Let's write down all of the definitions from the text first:

First, $ \mathcal M $ is any category, $ a $ and $ b $ are any objects in $ \mathcal M $, and $ f $ is any morphism from $ a $ to $ b $ in $ \mathcal M $. Next, $ \mathbf 2 $ (which is in blackboard bold in the original, but \mathbb doesn't work with 2 here, so I'm using bold) is a category with two objects and one nontrivial morphism, so a functor from $ \mathbf 2 $ is essentially a morphism in the target category. In particular, the text identifies $ f \colon a \to b $ in $ \mathcal M $ with a functor $ f \colon \mathbf 2 \to \mathcal M $. Meanwhile, $ W \colon \mathbf 2 \to \operatorname { Set } $ is identified with the unique morphism from a $ 2 $-element set $ \ast \sqcup \ast $ to a $ 1 $-element set $ \ast $. Since I think that $ \ast \sqcup \ast $ is not easy to use, I'll write this set as $ 2 $ (no bold or blackboard bold) and write $ \ast $ as $ 1 $ to go with it, so $ W \colon 2 \to 1 $. Finally, $ m $ is another object of $ \mathcal M $.

Now we need to understand what $ \mathcal M ( m , f ) $ means. If $ f $ were an object in $ \mathcal M $, then this would be the set of morphisms from $ m $ to $ f $ in $ \mathcal M $, but unfortunately, $ f $ is a morphism of $ \mathcal M $ instead. But since $ f \colon a \to b $, we can understand $ \mathcal M ( m , f ) $ as the function from $ \mathcal M ( m , a ) $ to $ \mathcal M ( m , b ) $ induced by composition with $ f $. Then we can identify this with a functor $ \mathcal M ( m , f ) \colon \mathbf 2 \to \operatorname { Set } $. This is good, because now it makes sense to talk about a natural transformation from $ W $ to $ \mathcal M ( m , f ) $.

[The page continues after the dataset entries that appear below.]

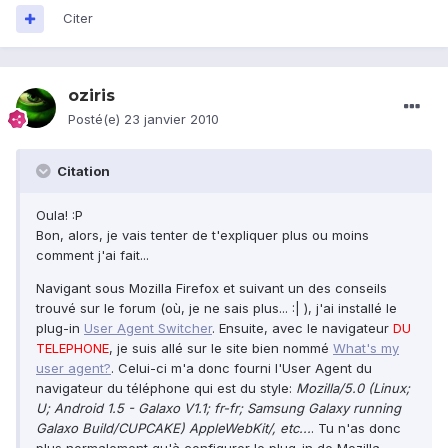
Citer
oziris
Posté(e)
23 janvier 2010
Citation
Oula! :P
Bon, alors, je vais tenter de t'expliquer plus ou moins
comment j'ai fait...
Navigant sous Mozilla Firefox et suivant un des conseils
trouvé sur le forum (où, je ne sais plus... :| ), j'ai installé le
plug-in
User Agent Switcher
. Ensuite, avec le navigateur
DU
TELEPHONE
, je suis allé sur le site bien nommé
What's my
user agent?
. Celui-ci m'a donc fourni l'User Agent du
navigateur du téléphone qui est du style:
Mozilla/5.0 (Linux;
U; Android 1.5 - Galaxo V1.1; fr-fr; Samsung Galaxy running
Galaxo Build/CUPCAKE) AppleWebKit/, etc...
. Tu n'as donc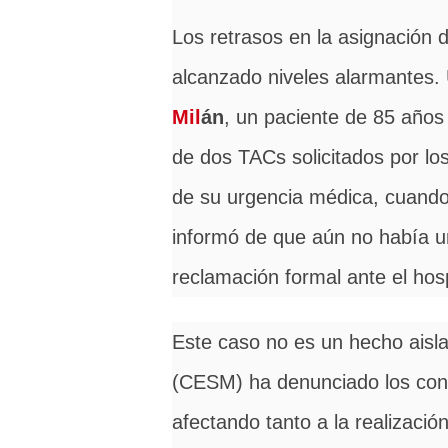
Los retrasos en la asignación 
alcanzado niveles alarmantes.
Mil
án
, un paciente de 85 años
de dos TACs solicitados por los
de su urgencia médica, cuando 
informó de que aún no había un
reclamación formal ante el hosp
Este caso no es un hecho aisl
(CESM) ha denunciado los conti
afectando tanto a la realizaci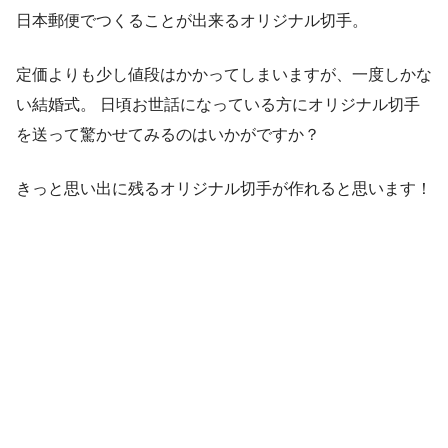
日本郵便でつくることが出来るオリジナル切手。
定価よりも少し値段はかかってしまいますが、一度しかな
い結婚式。 日頃お世話になっている方にオリジナル切手
を送って驚かせてみるのはいかがですか？
きっと思い出に残るオリジナル切手が作れると思います！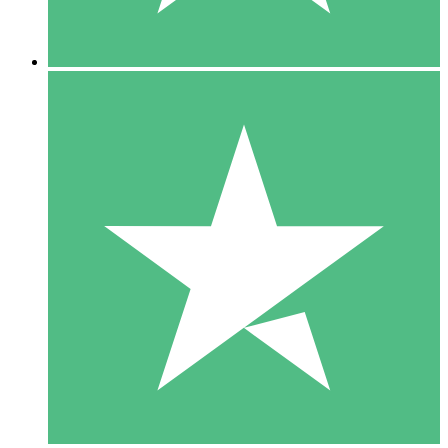
5 Nedladdningar
15
US$
00
10 Nedladdningar
20
US$
00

So what is such a natural transformation? It consists of a morphism for each object of $ \mathbf 2 \, $ and a commutative square for each morphism of $ \mathbf 2 $, and the commutative square for the nontrivial morphism of $ \mathbf 2 $ has all of the information. The sides of this commutative square are the morphisms $ W \colon 2 \to 1 $ and $ \mathcal M ( m , f ) \colon \mathcal M ( m , a ) \to \mathcal M ( m , b ) $ in $ \operatorname { Set } $, so the top and bottom are morphisms $ x \colon 2 \to \mathcal M ( m , a ) $ and $ y \colon 1 \to \mathcal M ( m , b ) $. So $ x $ consists of two morphisms from $ m $ to $ a $ in $ \mathcal M $, which the paper calls $ h $ and $ k $. And $ y $ consists of one morphism from $ m $ to $ b $ in $ \mathcal M $, which is both $ f \circ h $ and $ f \circ k $ if and only if the square is commutative. So in the end, we have morphisms $ h , k \colon m \to a $ such that $ f \circ h = f \circ k $.